Beckham’s boots meanwhile as you would expect were state of the art for the first World Cup game against Paraguay. They went under the grand title of “Adidas Predator Pulse Boots.” On one tongue was his personal logo of a footballer kicking a ball. On the other was the flag of St. George. Beneath the flag, in silver stitching, was written Eng v Par, 10 06 2006. His signature was stitched on the instep and on the back was a “V” for his wife Victoria, his initials “DB” and his player number 7. On the back of the heel were printed the names of his three sons– Brooklyn, Romeo and Cruz. All this was in an overall colour scheme of blue, red, gold and a hint of silver.

In the forties there was the legendary and indestructible iron man and centre half Alan Brown  (pictured) at Burnley. Just to look at him put the fear of God up opponents and some of his teammates as well. He would have eaten Roy Keane for breakfast and then had Patrick Viera for afters. Given the chance to look at a pair of Beckham’s modern boots his reaction I am sure would have been simple. “What in God’s name are these, ballet shoes?”

Anyway, I looked again at the picture of Billy Gray’s boots. Then I picked up the ancient, weighty pair that lives on the shelf above my collection of Burnley mugs. It occurred to me that if Rooney’s feet were inside a pair of 1950s boots, then neither he nor any other modern footballer would ever break a toe. But never mind, I suppose if there is one plus it is simply this. 2006 was the year we learned how to spell metatarsal.

But 1955: Billy Gray, and that Football Monthly turned the years back to when I was still in short trousers at Junior School. Lads today don’t wear short trousers, do they? They are in designer jeans the minute they can first stand up or even as babies. Ruth Ellis was the last woman to be hanged in Britain. Commercial TV went on the air. Princess Margaret decided not to marry Group Captain Peter Townsend, or in truth she was told she couldn’t. Disneyland first opened outside Los Angeles. James Dean died at the age of just 24, “Oh no, oh no,” my mother moaned for a day. Donald Campbell set a new speed record across Ullswater in the Lake District. Ian Fleming wrote Moonraker. Britain was already squabbling with Argentina over the Falkland Islands. Dixon of Dock Green made its debut on BBC.

And Bill Haley released Rock Around the Clock. It was amazing, an incredible new sound and that too was a memory of 1955 for me. The first rock and roll records and we had a gramaphone (as they were called then) that played the old style 78s. How easy it is to forget that folk today will have no idea what they were unless they see one in a museum. I still have one down in the basement. Great clumsy discs with minute grooves, into which you dropped a needle on the end of an arm, and then out came the music as the disc whirled round. So, anyway, there I was one night, in bed, and in came the folks with a few friends late on, and onto the gramaphone went the first rock and roll records I ever heard. It was a seminal moment. I got up and sat at the top of the stairs to listen. Every day on the way to school I walked past Parker’s Record Shop on Halifax Road and there were all these records in their thick paper sleeves in the window.

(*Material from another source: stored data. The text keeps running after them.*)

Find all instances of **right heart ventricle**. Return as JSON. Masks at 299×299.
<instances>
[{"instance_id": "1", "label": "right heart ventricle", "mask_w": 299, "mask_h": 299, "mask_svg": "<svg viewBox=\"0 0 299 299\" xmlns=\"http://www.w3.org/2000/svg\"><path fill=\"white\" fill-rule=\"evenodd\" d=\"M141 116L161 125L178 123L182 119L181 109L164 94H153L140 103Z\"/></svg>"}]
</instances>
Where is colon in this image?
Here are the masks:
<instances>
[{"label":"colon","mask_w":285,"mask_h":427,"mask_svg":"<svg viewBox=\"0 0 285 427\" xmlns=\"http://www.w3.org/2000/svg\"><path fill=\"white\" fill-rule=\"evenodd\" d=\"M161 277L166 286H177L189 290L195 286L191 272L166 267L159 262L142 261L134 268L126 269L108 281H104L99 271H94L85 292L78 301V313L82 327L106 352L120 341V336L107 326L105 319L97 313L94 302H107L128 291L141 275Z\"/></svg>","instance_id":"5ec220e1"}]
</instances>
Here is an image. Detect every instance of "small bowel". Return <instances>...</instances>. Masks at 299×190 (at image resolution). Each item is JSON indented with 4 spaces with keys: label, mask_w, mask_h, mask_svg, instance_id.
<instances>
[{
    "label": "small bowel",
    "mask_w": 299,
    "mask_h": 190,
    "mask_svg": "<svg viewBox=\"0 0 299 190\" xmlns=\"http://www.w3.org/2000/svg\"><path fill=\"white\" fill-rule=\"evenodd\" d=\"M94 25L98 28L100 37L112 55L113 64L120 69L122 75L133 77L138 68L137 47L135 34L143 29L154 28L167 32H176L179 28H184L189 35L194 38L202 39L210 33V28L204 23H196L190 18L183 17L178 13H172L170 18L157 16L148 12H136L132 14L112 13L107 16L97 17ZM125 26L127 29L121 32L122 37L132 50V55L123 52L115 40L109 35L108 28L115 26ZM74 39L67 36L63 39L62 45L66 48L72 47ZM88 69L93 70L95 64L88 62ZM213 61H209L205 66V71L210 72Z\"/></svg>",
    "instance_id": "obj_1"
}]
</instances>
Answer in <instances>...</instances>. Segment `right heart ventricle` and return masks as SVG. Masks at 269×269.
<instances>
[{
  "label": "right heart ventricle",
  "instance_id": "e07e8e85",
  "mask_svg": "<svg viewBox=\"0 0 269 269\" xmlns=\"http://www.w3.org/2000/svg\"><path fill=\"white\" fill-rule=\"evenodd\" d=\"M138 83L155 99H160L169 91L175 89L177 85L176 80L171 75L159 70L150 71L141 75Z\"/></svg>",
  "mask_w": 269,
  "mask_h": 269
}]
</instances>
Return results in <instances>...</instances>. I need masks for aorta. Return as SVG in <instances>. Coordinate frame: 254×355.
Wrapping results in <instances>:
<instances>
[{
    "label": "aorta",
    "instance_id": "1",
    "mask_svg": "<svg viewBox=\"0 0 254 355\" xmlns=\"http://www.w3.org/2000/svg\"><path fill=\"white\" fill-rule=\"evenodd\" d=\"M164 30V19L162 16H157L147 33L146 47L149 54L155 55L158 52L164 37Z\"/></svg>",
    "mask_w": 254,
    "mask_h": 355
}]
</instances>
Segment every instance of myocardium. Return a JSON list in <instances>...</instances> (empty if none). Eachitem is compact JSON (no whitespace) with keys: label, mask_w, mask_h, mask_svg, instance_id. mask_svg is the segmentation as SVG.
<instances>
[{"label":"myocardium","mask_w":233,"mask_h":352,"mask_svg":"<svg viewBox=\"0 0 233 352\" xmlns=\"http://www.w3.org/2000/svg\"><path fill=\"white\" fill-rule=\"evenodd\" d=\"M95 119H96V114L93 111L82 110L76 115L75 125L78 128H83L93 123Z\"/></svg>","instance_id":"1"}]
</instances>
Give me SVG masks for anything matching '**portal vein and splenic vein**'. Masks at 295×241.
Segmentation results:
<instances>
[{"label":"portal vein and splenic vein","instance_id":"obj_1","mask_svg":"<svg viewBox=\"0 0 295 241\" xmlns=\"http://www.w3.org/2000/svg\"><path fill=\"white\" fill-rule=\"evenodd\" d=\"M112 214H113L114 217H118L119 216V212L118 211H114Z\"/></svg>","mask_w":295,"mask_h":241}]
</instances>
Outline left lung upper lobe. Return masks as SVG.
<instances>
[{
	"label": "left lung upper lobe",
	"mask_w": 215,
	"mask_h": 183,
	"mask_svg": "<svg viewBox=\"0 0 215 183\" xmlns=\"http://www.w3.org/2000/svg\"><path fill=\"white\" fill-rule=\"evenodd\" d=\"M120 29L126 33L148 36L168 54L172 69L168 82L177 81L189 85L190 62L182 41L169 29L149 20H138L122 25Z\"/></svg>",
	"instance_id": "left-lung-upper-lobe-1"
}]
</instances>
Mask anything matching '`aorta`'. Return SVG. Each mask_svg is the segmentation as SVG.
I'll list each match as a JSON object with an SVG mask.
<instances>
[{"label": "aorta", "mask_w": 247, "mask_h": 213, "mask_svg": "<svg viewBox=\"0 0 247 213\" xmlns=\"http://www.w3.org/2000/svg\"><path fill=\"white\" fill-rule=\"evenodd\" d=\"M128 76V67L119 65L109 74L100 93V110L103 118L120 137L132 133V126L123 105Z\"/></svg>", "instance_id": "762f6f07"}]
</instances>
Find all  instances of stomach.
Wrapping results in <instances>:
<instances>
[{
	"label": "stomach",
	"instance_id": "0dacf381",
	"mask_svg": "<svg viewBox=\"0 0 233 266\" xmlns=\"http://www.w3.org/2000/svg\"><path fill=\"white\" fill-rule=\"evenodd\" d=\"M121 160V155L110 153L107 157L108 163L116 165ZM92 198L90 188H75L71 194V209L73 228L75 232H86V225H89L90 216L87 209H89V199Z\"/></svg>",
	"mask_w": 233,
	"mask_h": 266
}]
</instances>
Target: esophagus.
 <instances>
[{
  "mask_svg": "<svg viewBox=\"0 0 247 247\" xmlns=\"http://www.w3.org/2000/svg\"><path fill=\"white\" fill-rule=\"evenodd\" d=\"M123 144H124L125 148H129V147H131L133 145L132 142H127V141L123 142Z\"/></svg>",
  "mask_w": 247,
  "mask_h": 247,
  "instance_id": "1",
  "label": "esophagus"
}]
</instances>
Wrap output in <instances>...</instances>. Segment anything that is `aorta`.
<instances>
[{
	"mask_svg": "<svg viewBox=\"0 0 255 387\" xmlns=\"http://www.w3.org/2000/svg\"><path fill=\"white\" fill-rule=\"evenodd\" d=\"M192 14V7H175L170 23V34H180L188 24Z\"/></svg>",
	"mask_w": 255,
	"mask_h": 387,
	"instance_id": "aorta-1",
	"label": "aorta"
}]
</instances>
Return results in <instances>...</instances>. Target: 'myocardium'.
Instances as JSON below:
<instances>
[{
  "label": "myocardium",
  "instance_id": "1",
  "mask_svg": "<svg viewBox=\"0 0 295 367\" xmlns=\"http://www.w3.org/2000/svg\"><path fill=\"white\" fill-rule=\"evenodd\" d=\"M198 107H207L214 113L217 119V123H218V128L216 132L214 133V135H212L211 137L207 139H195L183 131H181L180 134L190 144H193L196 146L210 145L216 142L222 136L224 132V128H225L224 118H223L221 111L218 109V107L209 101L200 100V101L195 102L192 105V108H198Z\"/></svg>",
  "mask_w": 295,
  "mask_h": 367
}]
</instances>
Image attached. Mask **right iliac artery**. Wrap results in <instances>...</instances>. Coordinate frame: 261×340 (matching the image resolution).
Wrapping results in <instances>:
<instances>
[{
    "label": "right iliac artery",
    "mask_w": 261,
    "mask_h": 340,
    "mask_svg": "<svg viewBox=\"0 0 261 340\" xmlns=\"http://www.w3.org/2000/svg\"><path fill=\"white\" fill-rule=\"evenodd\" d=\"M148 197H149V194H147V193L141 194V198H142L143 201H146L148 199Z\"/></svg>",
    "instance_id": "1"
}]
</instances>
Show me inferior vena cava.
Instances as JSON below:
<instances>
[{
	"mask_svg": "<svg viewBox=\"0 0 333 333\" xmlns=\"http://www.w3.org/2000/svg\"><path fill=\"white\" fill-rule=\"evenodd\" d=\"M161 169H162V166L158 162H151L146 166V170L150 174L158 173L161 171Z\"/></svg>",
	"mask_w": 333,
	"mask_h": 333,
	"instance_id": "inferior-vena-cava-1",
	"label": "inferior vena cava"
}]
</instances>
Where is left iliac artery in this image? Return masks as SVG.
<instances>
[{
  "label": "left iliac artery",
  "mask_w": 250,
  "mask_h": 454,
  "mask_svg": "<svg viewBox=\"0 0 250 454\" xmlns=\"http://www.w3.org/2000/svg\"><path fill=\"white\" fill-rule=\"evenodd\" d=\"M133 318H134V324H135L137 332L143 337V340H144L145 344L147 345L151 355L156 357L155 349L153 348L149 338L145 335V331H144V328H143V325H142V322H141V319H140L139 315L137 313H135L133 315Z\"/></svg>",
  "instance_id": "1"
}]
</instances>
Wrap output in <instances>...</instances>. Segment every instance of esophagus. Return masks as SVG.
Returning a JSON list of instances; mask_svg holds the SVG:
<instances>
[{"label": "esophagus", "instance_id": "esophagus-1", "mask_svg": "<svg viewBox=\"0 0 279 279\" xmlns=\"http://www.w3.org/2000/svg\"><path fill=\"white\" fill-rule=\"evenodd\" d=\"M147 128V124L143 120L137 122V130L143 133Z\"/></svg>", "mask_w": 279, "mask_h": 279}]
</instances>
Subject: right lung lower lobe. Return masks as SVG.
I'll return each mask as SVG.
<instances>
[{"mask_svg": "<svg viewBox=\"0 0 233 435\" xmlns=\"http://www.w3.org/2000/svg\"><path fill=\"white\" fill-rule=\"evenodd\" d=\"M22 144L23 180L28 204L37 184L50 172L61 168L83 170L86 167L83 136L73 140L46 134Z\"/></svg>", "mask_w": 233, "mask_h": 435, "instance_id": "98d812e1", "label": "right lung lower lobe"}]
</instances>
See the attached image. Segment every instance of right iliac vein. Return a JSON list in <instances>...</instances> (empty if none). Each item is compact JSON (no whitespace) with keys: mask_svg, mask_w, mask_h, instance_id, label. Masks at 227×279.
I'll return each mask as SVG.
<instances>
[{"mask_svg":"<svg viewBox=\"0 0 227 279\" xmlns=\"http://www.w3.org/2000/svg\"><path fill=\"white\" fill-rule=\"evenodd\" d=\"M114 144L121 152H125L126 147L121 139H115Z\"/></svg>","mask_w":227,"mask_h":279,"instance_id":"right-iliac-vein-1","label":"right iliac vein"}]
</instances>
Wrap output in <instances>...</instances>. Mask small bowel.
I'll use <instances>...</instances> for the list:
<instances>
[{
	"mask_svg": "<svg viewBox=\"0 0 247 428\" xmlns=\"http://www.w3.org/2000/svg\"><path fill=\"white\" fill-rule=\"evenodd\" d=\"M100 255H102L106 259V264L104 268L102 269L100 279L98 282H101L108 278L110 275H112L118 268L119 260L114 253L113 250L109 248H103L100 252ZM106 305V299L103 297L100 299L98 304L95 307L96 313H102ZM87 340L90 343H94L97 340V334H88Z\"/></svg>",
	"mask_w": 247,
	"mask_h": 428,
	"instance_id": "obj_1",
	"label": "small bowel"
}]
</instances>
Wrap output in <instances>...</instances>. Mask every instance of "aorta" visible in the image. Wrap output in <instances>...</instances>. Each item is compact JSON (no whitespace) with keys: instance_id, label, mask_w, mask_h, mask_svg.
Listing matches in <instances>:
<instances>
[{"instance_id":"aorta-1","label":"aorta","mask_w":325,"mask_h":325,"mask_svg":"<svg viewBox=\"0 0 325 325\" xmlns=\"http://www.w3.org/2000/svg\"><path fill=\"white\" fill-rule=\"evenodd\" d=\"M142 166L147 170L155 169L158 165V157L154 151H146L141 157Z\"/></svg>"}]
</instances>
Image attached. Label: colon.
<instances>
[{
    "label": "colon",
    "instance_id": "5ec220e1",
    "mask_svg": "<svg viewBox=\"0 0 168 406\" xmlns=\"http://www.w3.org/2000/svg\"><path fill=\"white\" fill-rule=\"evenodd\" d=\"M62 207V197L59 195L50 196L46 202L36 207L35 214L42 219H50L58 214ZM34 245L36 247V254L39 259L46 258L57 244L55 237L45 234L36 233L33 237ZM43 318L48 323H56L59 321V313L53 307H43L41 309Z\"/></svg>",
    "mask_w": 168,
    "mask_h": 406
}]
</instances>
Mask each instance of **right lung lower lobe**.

In the summer of 1955, Grammar School was still a year away. In September it was the first trip for me to Turf Moor. I wasn’t hooked. Manager Alan Brown presided over a team that had finished 10th in the season just finished. Tommy Lawton came back to Burnley in the Arsenal team. With rich irony it was ex player Billy Elliott who knocked Burnley out of the Cup. It would have been a certainty that my father told me about how Tommy Lawton began his career at Burnley, and then the irony of Elliott’s goal, but I have no recollection, probably too busy with the train set. The year closed with a resounding Burnley win over Newcastle in front of over 29,000 people. My father would undoubtedly have been there. It was a 3 – 1 win and guess who scored one of them – yes Billy Gray scored one of them.